§ Data under study:
***
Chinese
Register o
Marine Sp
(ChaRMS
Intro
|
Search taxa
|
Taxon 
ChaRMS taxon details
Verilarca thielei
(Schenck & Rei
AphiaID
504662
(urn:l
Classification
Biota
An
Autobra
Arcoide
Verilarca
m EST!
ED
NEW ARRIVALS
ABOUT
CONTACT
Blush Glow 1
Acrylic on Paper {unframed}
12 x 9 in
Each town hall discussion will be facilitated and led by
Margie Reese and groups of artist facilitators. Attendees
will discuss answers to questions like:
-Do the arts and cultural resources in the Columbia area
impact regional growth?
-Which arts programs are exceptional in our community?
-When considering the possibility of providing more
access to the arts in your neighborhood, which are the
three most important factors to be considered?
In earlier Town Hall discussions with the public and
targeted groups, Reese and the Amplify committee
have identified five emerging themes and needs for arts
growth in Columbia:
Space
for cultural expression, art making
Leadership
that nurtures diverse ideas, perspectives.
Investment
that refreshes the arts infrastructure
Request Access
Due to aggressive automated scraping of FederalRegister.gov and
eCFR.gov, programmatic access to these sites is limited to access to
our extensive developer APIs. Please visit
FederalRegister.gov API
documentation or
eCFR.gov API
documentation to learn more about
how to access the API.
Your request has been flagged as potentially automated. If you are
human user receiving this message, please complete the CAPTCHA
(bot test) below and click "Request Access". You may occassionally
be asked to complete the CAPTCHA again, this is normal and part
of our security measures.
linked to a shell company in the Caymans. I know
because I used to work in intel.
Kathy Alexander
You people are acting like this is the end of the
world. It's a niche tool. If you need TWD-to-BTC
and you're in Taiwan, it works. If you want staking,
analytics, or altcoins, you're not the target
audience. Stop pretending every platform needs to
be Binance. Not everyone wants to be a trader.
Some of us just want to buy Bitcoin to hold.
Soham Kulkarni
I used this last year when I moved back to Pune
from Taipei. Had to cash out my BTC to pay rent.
***
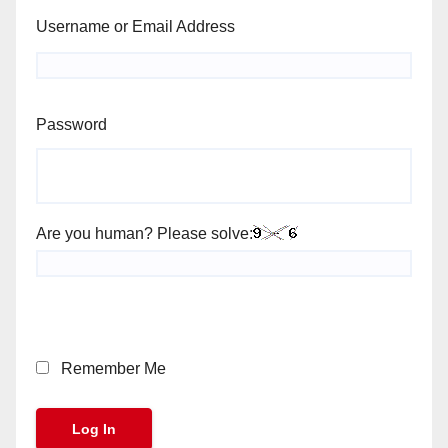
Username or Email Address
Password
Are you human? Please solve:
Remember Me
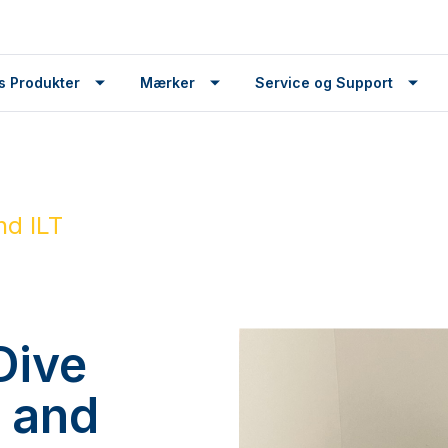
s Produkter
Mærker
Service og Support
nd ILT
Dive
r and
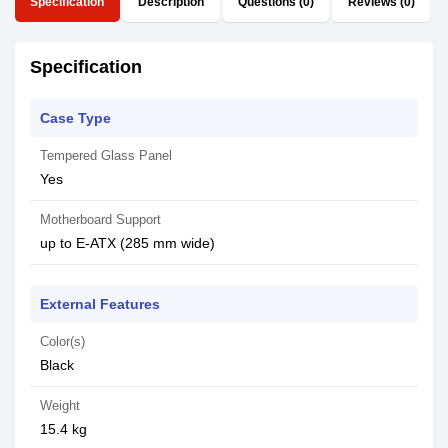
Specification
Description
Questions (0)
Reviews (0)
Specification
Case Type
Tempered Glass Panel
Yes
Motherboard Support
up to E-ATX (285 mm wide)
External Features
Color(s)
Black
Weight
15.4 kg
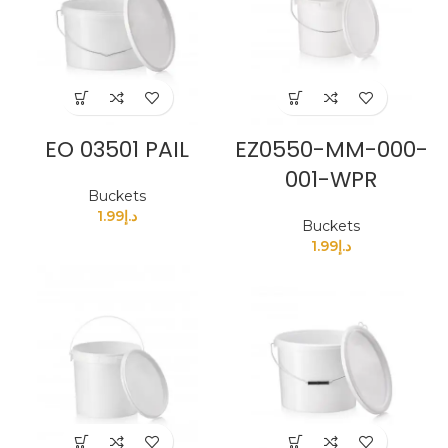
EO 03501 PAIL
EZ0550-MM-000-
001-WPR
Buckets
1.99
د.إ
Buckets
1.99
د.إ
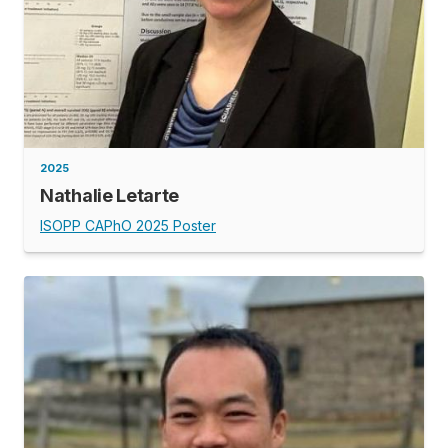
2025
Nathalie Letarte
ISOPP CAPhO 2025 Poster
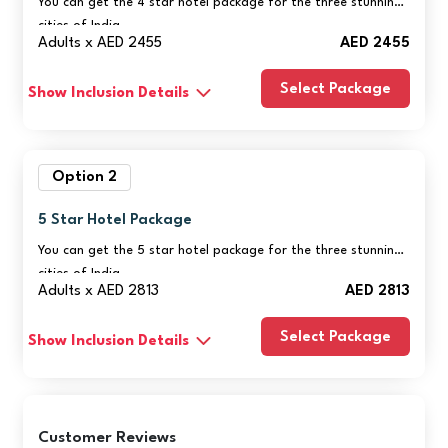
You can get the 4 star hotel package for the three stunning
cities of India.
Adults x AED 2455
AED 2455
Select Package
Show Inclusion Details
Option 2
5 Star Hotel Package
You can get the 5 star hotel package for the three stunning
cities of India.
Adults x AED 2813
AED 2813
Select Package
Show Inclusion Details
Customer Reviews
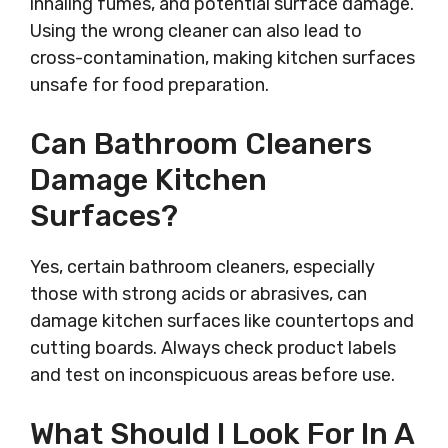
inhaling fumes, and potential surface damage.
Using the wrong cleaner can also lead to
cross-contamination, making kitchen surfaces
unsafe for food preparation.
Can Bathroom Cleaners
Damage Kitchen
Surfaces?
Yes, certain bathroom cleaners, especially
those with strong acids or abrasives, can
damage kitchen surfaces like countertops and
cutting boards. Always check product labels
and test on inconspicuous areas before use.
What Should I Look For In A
***
§ What the exercise asks: When a line in the records above contains the word "growth", copy it.

§ Your solution:
impact regional growth?
growth in Columbia:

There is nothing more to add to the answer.